> [Problem requirements]
Please copy exactly the lines from the first in the records through the line that contains "Devuan 6 Excalibur je vydaný", but not the pictures.

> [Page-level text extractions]

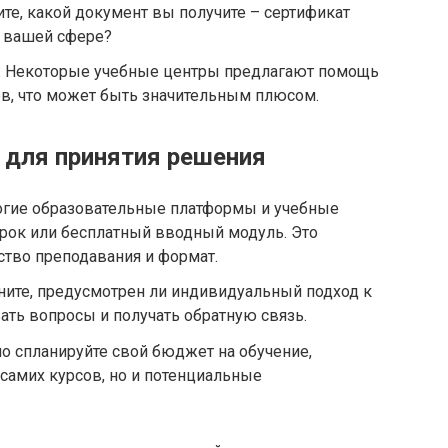
ите, какой документ вы получите – сертификат
в вашей сфере?
в: Некоторые учебные центры предлагают помощь
ов, что может быть значительным плюсом.
 для принятия решения
огие образовательные платформы и учебные
рок или бесплатный вводный модуль. Это
ство преподавания и формат.
ните, предусмотрен ли индивидуальный подход к
ать вопросы и получать обратную связь.
о спланируйте свой бюджет на обучение,
 самих курсов, но и потенциальные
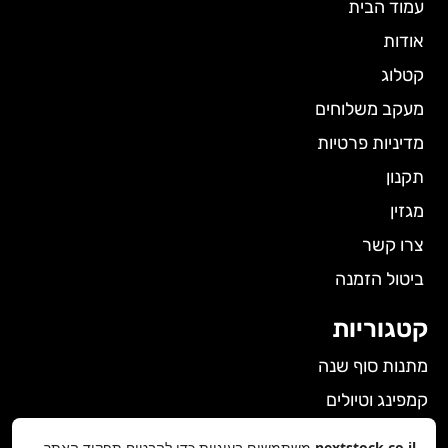
עמוד הבית
אודות
קטלוג
מעקב משלוחים
מדיניות פרטיות
תקנון
מגזין
צרו קשר
ביטול הזמנה
קטגוריות
מתנות סוף שנה
קמפינג וטיולים
הלבשה תחתונה לנשים
nextstock.co.il
משתמשים בעוגיות כדי להבטיח תפקוד האתר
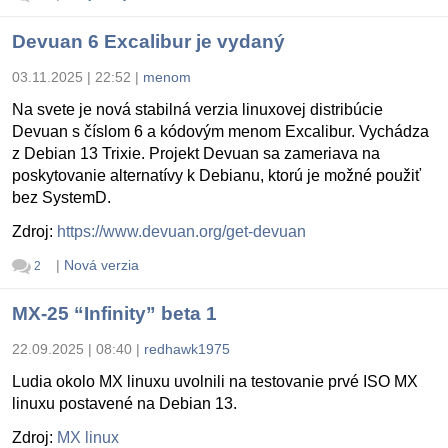
Devuan 6 Excalibur je vydaný
03.11.2025 | 22:52
|
menom
Na svete je nová stabilná verzia linuxovej distribúcie
Devuan s číslom 6 a kódovým menom Excalibur. Vychádza
z Debian 13 Trixie. Projekt Devuan sa zameriava na
poskytovanie alternatívy k Debianu, ktorú je možné použiť
bez SystemD.
Zdroj:
https://www.devuan.org/get-devuan
|
Nová verzia
2
MX-25 “Infinity” beta 1
22.09.2025 | 08:40
|
redhawk1975
Ludia okolo MX linuxu uvolnili na testovanie prvé ISO MX
linuxu postavené na Debian 13.
Zdroj:
MX linux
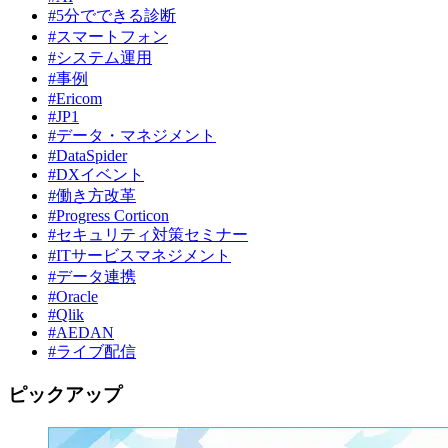
#5分でできる診断
#スマートフォン
#システム運用
#事例
#Ericom
#JP1
#データ・マネジメント
#DataSpider
#DXイベント
#働き方改革
#Progress Corticon
#セキュリティ対策セミナー
#ITサービスマネジメント
#データ連携
#Oracle
#Qlik
#AEDAN
#ライブ配信
ピックアップ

> [Expected answer]
ите, какой документ вы получите – сертификат
в вашей сфере?
в: Некоторые учебные центры предлагают помощь
ов, что может быть значительным плюсом.
 для принятия решения
огие образовательные платформы и учебные
рок или бесплатный вводный модуль. Это
ство преподавания и формат.
ните, предусмотрен ли индивидуальный подход к
ать вопросы и получать обратную связь.
о спланируйте свой бюджет на обучение,
 самих курсов, но и потенциальные
עמוד הבית
אודות
קטלוג
מעקב משלוחים
מדיניות פרטיות
תקנון
מגזין
צרו קשר
ביטול הזמנה
קטגוריות
מתנות סוף שנה
קמפינג וטיולים
הלבשה תחתונה לנשים
nextstock.co.il
משתמשים בעוגיות כדי להבטיח תפקוד האתר
Devuan 6 Excalibur je vydaný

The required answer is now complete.